Spark Summit East took place in New York last week. And while I'm a New Yorker, I'm not impervious to the cold, so I was escaping the frigid temperatures with my kids in Bermuda. That didn't stop me from reading my press releases though.
Two interesting ones came out of Databricks last Wednesday, covering announcements made at the event. One discussed a new "Community Edition" of the company's cloud service. Another announced the addition of a new dashboard feature. On their own, these new offerings seem rather tactical. Taken together, though, and with the benefit of nine days of pondering, I've decided this is a pretty big deal.
To understand why, let's take inventory of what was actually announced and then try to understand it in terms of what Apache Spark offers natively and what else the Databricks cloud service offers.

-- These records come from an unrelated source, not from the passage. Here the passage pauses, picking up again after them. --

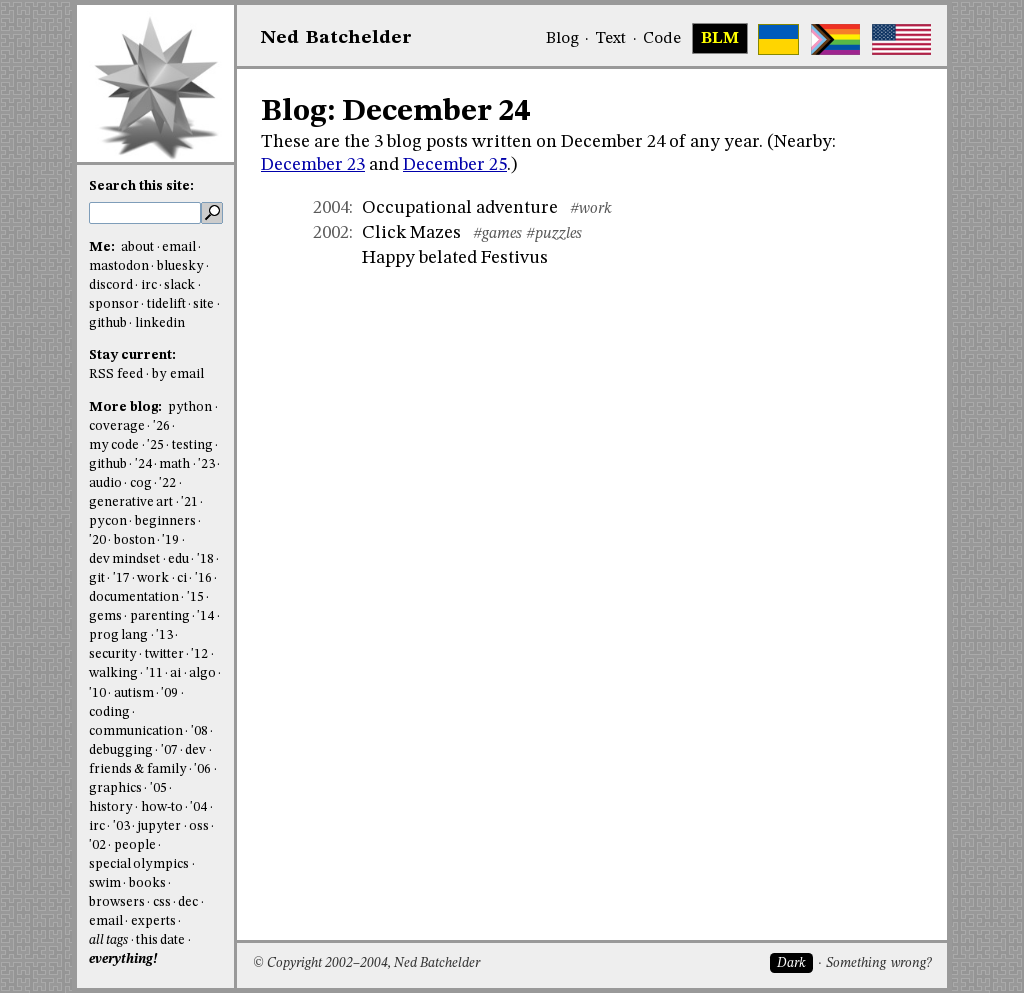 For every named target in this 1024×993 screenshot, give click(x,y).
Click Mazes (411, 233)
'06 (202, 769)
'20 (97, 540)
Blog (562, 39)
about (137, 247)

Supporting the community Lots of open source-based products offer free community editions. And, since Spark is already open source, it's also already free to the community. What's not free, however, is the hardware needed to run it (even if in a simple development environment) or, in the case of a cloud service like Databricks', a cloud tenant for getting hands-on with it.
Databricks is attempting to close this gap by offering just such a free tenant. Sure, the infrastructure underlying it is what Databricks calls a "micro-cluster" and the company also calls out an explicit up-sell scenario to the paid tier. But the free environment sounds more than sufficient for getting hands-on with Spark and Databricks, and such a free tier is a necessary part of removing friction from adoption.
The Community Edition will be launched as an invite-only beta, to which attendees of Spark Summit East will be the first to get access. Others interested in participating in the beta can sign up for the wait list. That's all well and good. But when Databricks Community Edition hits General Availability (GA) is when things will get interesting. Potentially, lots of curious developers and data power users could get hands-on almost immediately.
Eye on the dash The other announcement involved the addition of a dashboarding feature to the Databricks platform. Here too, the significance is larger than the announcement at first seems. In fact, one might wonder why Databricks didn't have a dashboarding feature already. And now that it does, it may seem that it's merely caught up with any number of self-service cloud BI products.
But that's the thing: Databricks isn't (or at least has not been) a self-service product at all. It's been a developer's product, providing command line access to the raw Apache Spark components as well as a "notebook" interface that is all the rage with developers, but kind of uninteresting to everyone else.
But what Databricks has now done is taken the notebook interface and added a graphical view to it, in the form of the new dashboard facility. Plus, the dashboards can be set up with a self-service UI for selecting parameter values and the like, and can be shared with non-developers via URL. Those non-developers can then have secured access (something else Databricks adds to raw Spark) and can start doing some data discovery work, even if it's limited.
All together now When you think about Spark, which includes the core engine, as well as built-in components for SQL query access, streaming data, graph processing and machine learning, you have an all-around developer platform for data. Layer on the Databricks cloud, and the need to muck around with the hardware infrastructure goes away. Add in dashboards that are shareable with non-developers, and you've got fledgling business user functionality.
Put all that in a low-end free tier, and you've got a service that can start to compete with the likes of Microsoft Power BI and other cloud BI offerings, that end users are free to experiment with. Granted, they won't get far with a developer to help them...but now the analyst can promote Spark to her developers, in addition to the reverse.
I've signed up for the Databricks Community Edition Beta. I'm eager to get my hands on it. The dashboard feature will need to be more than simple charting if Databricks wants to offer an all-in cloud analytics platform. Will it be more than that? Does Databricks want it to be?
I'll have the chance to find out, when I chat with Databricks Co-Founder and Executive Chairman, Ion Stoica (as well as Neha Narkhede, Co-Founder and Head of Engineering at Confluent -- the company behind Apache Kafka) on stage at the Structure Data conference in San Francisco on March 10th.